### Records ###
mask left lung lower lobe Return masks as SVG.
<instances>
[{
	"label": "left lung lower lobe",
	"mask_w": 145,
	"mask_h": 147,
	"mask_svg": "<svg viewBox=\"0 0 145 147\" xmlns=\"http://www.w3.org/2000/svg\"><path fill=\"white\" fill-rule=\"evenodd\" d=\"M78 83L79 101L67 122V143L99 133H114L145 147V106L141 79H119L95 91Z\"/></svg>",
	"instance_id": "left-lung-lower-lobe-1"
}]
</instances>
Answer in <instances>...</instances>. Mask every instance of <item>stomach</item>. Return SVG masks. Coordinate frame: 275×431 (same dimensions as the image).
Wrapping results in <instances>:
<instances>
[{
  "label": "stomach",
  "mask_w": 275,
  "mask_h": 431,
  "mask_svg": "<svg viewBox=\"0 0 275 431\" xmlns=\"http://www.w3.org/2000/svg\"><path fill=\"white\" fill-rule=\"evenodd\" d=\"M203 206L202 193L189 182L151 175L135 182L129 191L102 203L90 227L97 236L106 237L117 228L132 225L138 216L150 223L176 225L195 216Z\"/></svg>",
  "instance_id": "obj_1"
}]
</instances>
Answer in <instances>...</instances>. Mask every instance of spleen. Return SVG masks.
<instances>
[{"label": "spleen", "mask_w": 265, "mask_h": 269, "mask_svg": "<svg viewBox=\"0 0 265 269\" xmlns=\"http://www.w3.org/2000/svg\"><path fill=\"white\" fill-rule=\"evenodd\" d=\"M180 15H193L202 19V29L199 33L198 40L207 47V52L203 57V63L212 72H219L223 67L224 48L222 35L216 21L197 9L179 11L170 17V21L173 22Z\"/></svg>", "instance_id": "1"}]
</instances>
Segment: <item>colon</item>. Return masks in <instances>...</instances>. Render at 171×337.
###
■ Problem to work on ■
Each record above should be retyped in full, exactly as shown.

■ Your solution ■
mask left lung lower lobe Return masks as SVG.
<instances>
[{
	"label": "left lung lower lobe",
	"mask_w": 145,
	"mask_h": 147,
	"mask_svg": "<svg viewBox=\"0 0 145 147\" xmlns=\"http://www.w3.org/2000/svg\"><path fill=\"white\" fill-rule=\"evenodd\" d=\"M78 83L79 101L67 122V143L99 133H114L145 147V106L141 79H119L95 91Z\"/></svg>",
	"instance_id": "left-lung-lower-lobe-1"
}]
</instances>
Answer in <instances>...</instances>. Mask every instance of <item>stomach</item>. Return SVG masks. Coordinate frame: 275×431 (same dimensions as the image).
Wrapping results in <instances>:
<instances>
[{
  "label": "stomach",
  "mask_w": 275,
  "mask_h": 431,
  "mask_svg": "<svg viewBox=\"0 0 275 431\" xmlns=\"http://www.w3.org/2000/svg\"><path fill=\"white\" fill-rule=\"evenodd\" d=\"M203 206L202 193L189 182L151 175L135 182L129 191L102 203L90 227L97 236L106 237L117 228L132 225L138 216L150 223L176 225L195 216Z\"/></svg>",
  "instance_id": "obj_1"
}]
</instances>
Answer in <instances>...</instances>. Mask every instance of spleen. Return SVG masks.
<instances>
[{"label": "spleen", "mask_w": 265, "mask_h": 269, "mask_svg": "<svg viewBox=\"0 0 265 269\" xmlns=\"http://www.w3.org/2000/svg\"><path fill=\"white\" fill-rule=\"evenodd\" d=\"M180 15H193L202 19V29L199 33L198 40L207 47V52L203 57V63L212 72H219L223 67L224 48L222 35L216 21L197 9L179 11L170 17V21L173 22Z\"/></svg>", "instance_id": "1"}]
</instances>
Segment: <item>colon</item>. Return masks in <instances>...</instances>. Render at 171×337.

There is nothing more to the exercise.